#### [Assignment]
Without copying any picture, transcribe exactly the lines of the data below from the one containing "vaš ultimativni vodič" through the one containing "transparence des certificats, une".

⟨

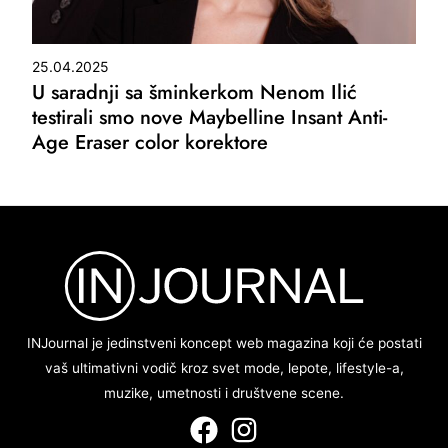
25.04.2025
U saradnji sa šminkerkom Nenom Ilić
testirali smo nove Maybelline Insant Anti-
Age Eraser color korektore
INJournal je jedinstveni koncept web magazina koji će postati
vaš ultimativni vodič kroz svet mode, lepote, lifestyle-a,
muzike, umetnosti i društvene scene.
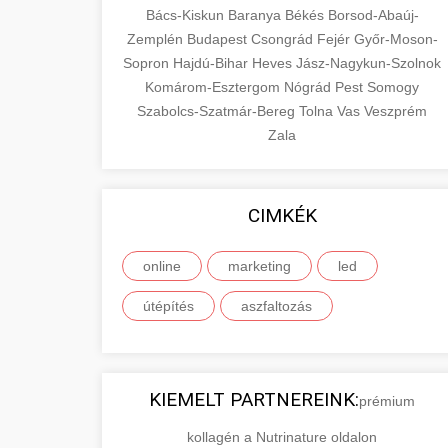
Bács-Kiskun
Baranya
Békés
Borsod-Abaúj-
Zemplén
Budapest
Csongrád
Fejér
Győr-Moson-
Sopron
Hajdú-Bihar
Heves
Jász-Nagykun-Szolnok
Komárom-Esztergom
Nógrád
Pest
Somogy
Szabolcs-Szatmár-Bereg
Tolna
Vas
Veszprém
Zala
CIMKÉK
online
marketing
led
útépítés
aszfaltozás
KIEMELT PARTNEREINK:
prémium
kollagén a Nutrinature oldalon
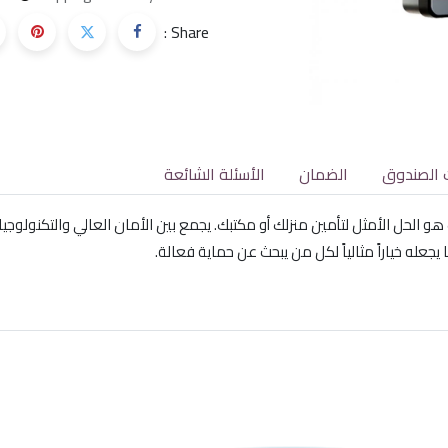
Share :
 الصندوق
الضمان
الأسئلة الشائعة
عله خياراً مثالياً لكل من يبحث عن حماية فعالة.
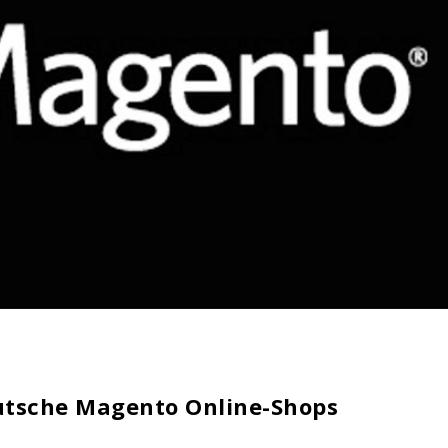
eutsche Magento
Online
-Shops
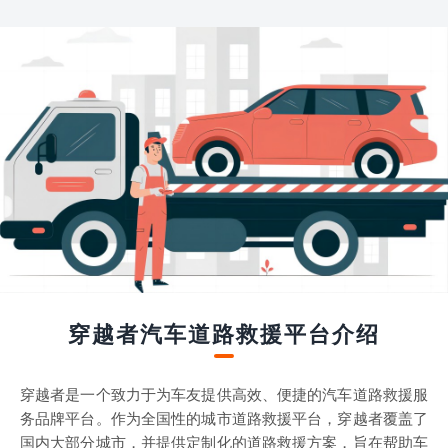
穿越者汽车道路救援平台介绍
穿越者是一个致力于为车友提供高效、便捷的汽车道路救援服
务品牌平台。作为全国性的城市道路救援平台，穿越者覆盖了
国内大部分城市，并提供定制化的道路救援方案，旨在帮助车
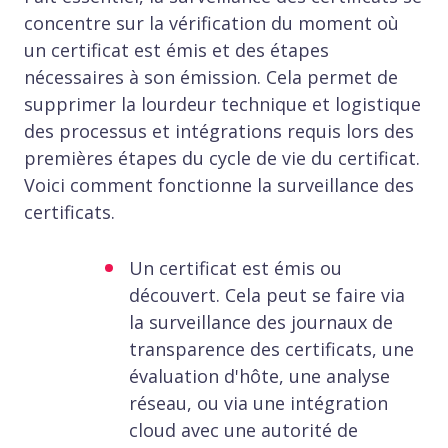
concentre sur la vérification du moment où
un certificat est émis et des étapes
nécessaires à son émission. Cela permet de
supprimer la lourdeur technique et logistique
des processus et intégrations requis lors des
premières étapes du cycle de vie du certificat.
Voici comment fonctionne la surveillance des
certificats.
Un certificat est émis ou
découvert. Cela peut se faire via
la surveillance des journaux de
transparence des certificats, une
évaluation d'hôte, une analyse
réseau, ou via une intégration
cloud avec une autorité de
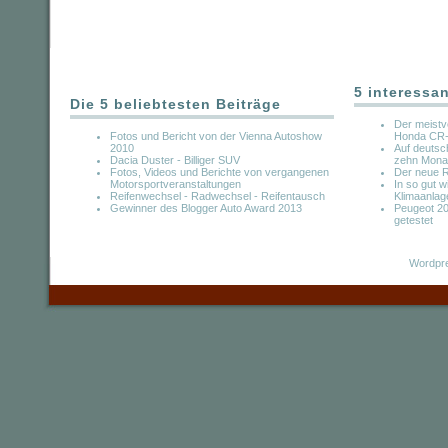
5 interessa
Die 5 beliebtesten Beiträge
Der meistv
Fotos und Bericht von der Vienna Autoshow
Honda CR
2010
Auf deuts
Dacia Duster - Billiger SUV
zehn Mona
Fotos, Videos und Berichte von vergangenen
Der neue R
Motorsportveranstaltungen
In so gut w
Reifenwechsel - Radwechsel - Reifentausch
Klimaanlag
Gewinner des Blogger Auto Award 2013
Peugeot 20
getestet
Wordpre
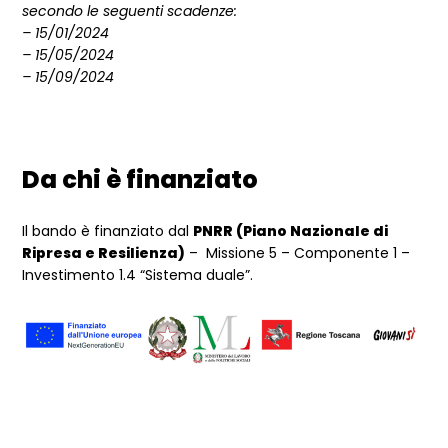
secondo le seguenti scadenze:
– 15/01/2024
– 15/05/2024
– 15/09/2024
Da chi è finanziato
Il bando è finanziato dal
PNRR (Piano Nazionale di
Ripresa e Resilienza)
– Missione 5 – Componente 1 –
Investimento 1.4 “Sistema duale”.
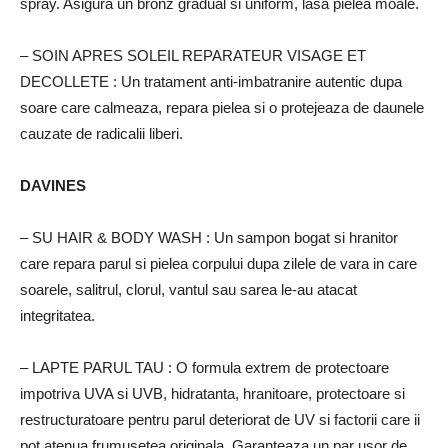
spray.
Asigura un bronz gradual si uniform, lasa pielea moale.
– SOIN APRES SOLEIL REPARATEUR VISAGE ET
DECOLLETE
: Un tratament anti-imbatranire autentic dupa
soare care calmeaza, repara pielea si o protejeaza de daunele
cauzate de radicalii liberi.
DAVINES
– SU HAIR & BODY WASH
: Un sampon bogat si hranitor
care repara parul si pielea corpului dupa zilele de vara in care
soarele, salitrul, clorul, vantul sau sarea le-au atacat
integritatea.
– LAPTE PARUL TAU
: O formula extrem de protectoare
impotriva UVA si UVB, hidratanta, hranitoare, protectoare si
restructuratoare pentru parul deteriorat de UV si factorii care ii
pot atenua frumusetea originala.
Garanteaza un par usor de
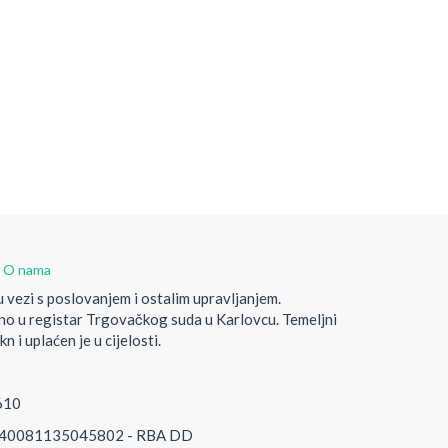
-
O nama
 vezi s poslovanjem i ostalim upravljanjem.
no u registar Trgovačkog suda u Karlovcu. Temeljni
kn i uplaćen je u cijelosti.
610
0081135045802 - RBA DD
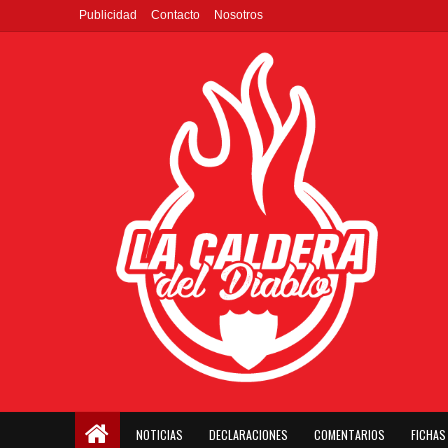
Publicidad
Contacto
Nosotros
NOTICIAS
DECLARACIONES
COMENTARIOS
FICHAS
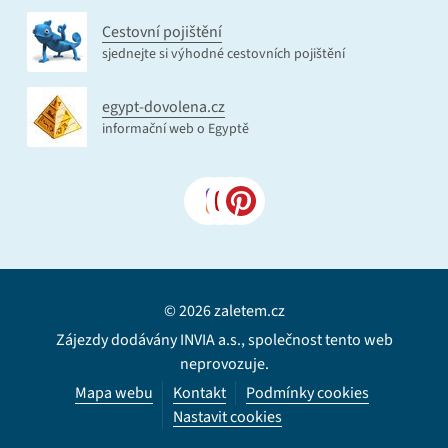
Cestovní pojištění
sjednejte si výhodné cestovních pojištění
egypt-dovolena.cz
informační web o Egyptě
© 2026 zaletem.cz
Zájezdy dodávány INVIA a.s., společnost tento web
neprovozuje.
Mapa webu
Kontakt
Podmínky cookies
Nastavit cookies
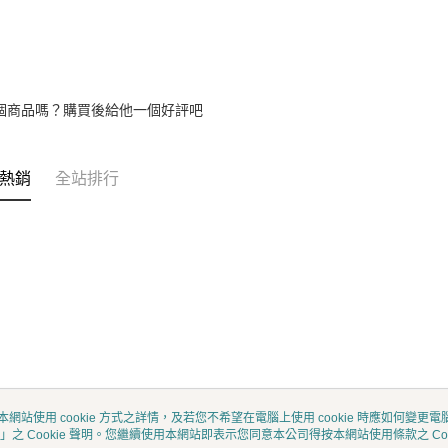
每筆NT$8
宅配-離島
每筆NT$1
個商品嗎？購買後給他一個好評吧
熱銷
全站排行
本網站使用 cookie 方式之詳情，及若您不希望在電腦上使用 cookie 時應如何變更電腦的
」之 Cookie 聲明。您繼續使用本網站即表示您同意本公司得按本網站使用條款之 Coo
關於我們
客服資訊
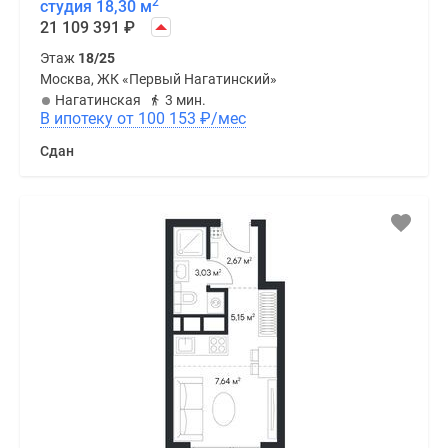
2
студия 18,30 м
21 109 391
₽
Этаж
18/25
Москва, ЖК «Первый Нагатинский»
Нагатинская
3 мин.
В ипотеку от 100 153
₽
/мес
Сдан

⟩

#### [Solution for this problem]
vaš ultimativni vodič kroz svet mode, lepote, lifestyle-a,
muzike, umetnosti i društvene scene.
Bács-Kiskun
Baranya
Békés
Borsod-Abaúj-
Zemplén
Budapest
Csongrád
Fejér
Győr-Moson-
Sopron
Hajdú-Bihar
Heves
Jász-Nagykun-Szolnok
Komárom-Esztergom
Nógrád
Pest
Somogy
Szabolcs-Szatmár-Bereg
Tolna
Vas
Veszprém
Zala
CIMKÉK
online
marketing
led
útépítés
aszfaltozás
KIEMELT PARTNEREINK:
prémium
kollagén a Nutrinature oldalon
Share :
 الصندوق
الضمان
الأسئلة الشائعة
عله خياراً مثالياً لكل من يبحث عن حماية فعالة.
eutsche Magento
Online
-Shops
穿越者汽车道路救援平台介绍
穿越者是一个致力于为车友提供高效、便捷的汽车道路救援服
务品牌平台。作为全国性的城市道路救援平台，穿越者覆盖了
国内大部分城市，并提供定制化的道路救援方案，旨在帮助车
concentre sur la vérification du moment où
un certificat est émis et des étapes
nécessaires à son émission. Cela permet de
supprimer la lourdeur technique et logistique
des processus et intégrations requis lors des
premières étapes du cycle de vie du certificat.
Voici comment fonctionne la surveillance des
certificats.
Un certificat est émis ou
découvert. Cela peut se faire via
la surveillance des journaux de
transparence des certificats, une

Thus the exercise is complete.